It is likely that through archaeological excavation, information could be obtained in relation to the domestic activities at the Willowfield site dating from the 1860s onwards. This could provide knowledge of how, as an early colonial family, the Hirst’s lived and create a picture of how their lifestyle changed through various periods.

(e) The community association with, or public esteem for the place:

Willowfield is well-known locally and it, and the wider ‘Hen and Chicken’ complex, has been the subject of various media articles appearing over the years. The community have demonstrated interest for its historical significance through activities such as visits from school groups doing historical research projects.

(k) The extent to which the place forms part of a wider historical and cultural complex or historical and cultural landscape:

Willowfield was constructed in 1863 and soon after the house became the nucleus, or the ‘Hen,’ within a wider family precinct made-up of five ‘Chickens.’ This set of buildings is a well-known feature of residential New Plymouth and was recognised by the NZHPT in 1994 as the Hirst Family ‘Hen and Chickens’ Historic Area. As the integral building in this wider complex, Willowfield has heritage importance.

Summary of Significance or Values:

This place was assessed against, and found to qualify under the following criteria: a, b, c, e, and k.


It is considered that this place qualifies as a Category II historic place.


Additional informationopen/close

Historical Narrative

This historic place was registered under the Historic Places Act 1993. The following text is the original citation considered by the NZHPT Board at the time of registration. Information in square brackets indicate modifications made after the paper was considered by the NZHPT Board.

The Taranaki region is thought to have been settled by Maori around 600-700 years ago. Archaeological evidence suggests that pa were being built in the area, which surrounds Mount Taranaki, as early as the fifteenth century. A number of iwi hold mana whenua in the west coast of the region, including Ngati Tama and Ngati Mutunga, Te Atiawa and Taranaki. The area which would become New Plymouth was initially populated by Nga Mahanga a Tairi of Taranaki, and then Te Atiawa, who affiliate with the waka Tokomaru and are said to descend from the semi-divine origins of ancestor Awanuiarangi, whose people moved south from Northland to the Bay of Plenty and Taranaki. Te Atiawa affiliate with the waka Tokomaru and are said to descend from the semi-divine origins of ancestor Awanuiarangi, whose people moved south from Northland to the Bay of Plenty and Taranaki.

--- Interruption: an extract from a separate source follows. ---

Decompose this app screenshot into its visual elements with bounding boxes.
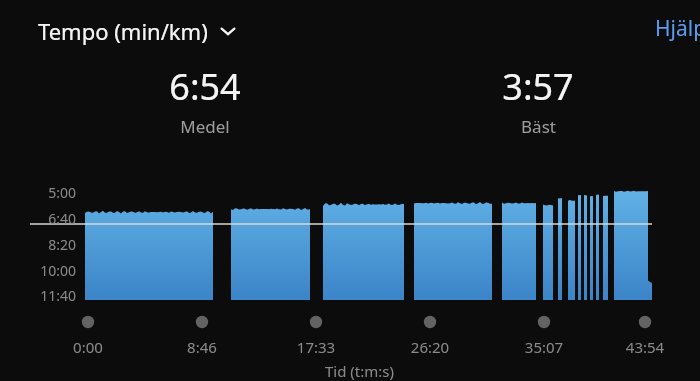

European whalers initially arrived along the Taranaki coast in the first half of the nineteenth century, and generally integrated themselves relatively harmoniously with the local Maori communities. By the early 1840s, a Ngati Te Whiti pa at Ngamotu, called Otaka Pa, was still populated but many other Maori strongholds in the region had been abandoned following attacks by taua from the Waikato a decade earlier, which had prompted a major migration of the remnant Te Atiawa population to Otaki, Wellington and Marlborough. However, increasing numbers of European settlers created a demand for land and the resulting tensions between tangata whenua and colonists had lasting effects on all Taranaki residents.

Organised colonial settlement at Taranaki was first instituted by the Plymouth Company in 1839-1840, who arranged to purchase land from the New Zealand Company for the settlement of immigrants from Devon and Cornwall, although this purchase would be much disputed in the future. The site of the township was chosen and laid out by Chief Surveyor Frederic Carrington in February 1841, and settler ships arrived from England from March 1841 onwards.

By this time the Plymouth Company had fallen into financial difficulties, and was formally merged with the New Zealand Company in May 1841. Settler ships continued to arrive, but disputes around the Crown’s role in transferring land out of Maori ownership, and between tangata whenua over who had the authority to transfer land were already evident, frustrating all involved.

Despite the frustration, settlers continued to arrive with relative frequency in the coming decade, and the Hirst family was among them. Thomas Hirst (1805-83) and his wife Grace (1805-1901) emigrated from Yorkshire with five of their eight children in 1851. The distant colony was seen as a good option for Thomas because it offered a fresh start for the wool merchant [and his family].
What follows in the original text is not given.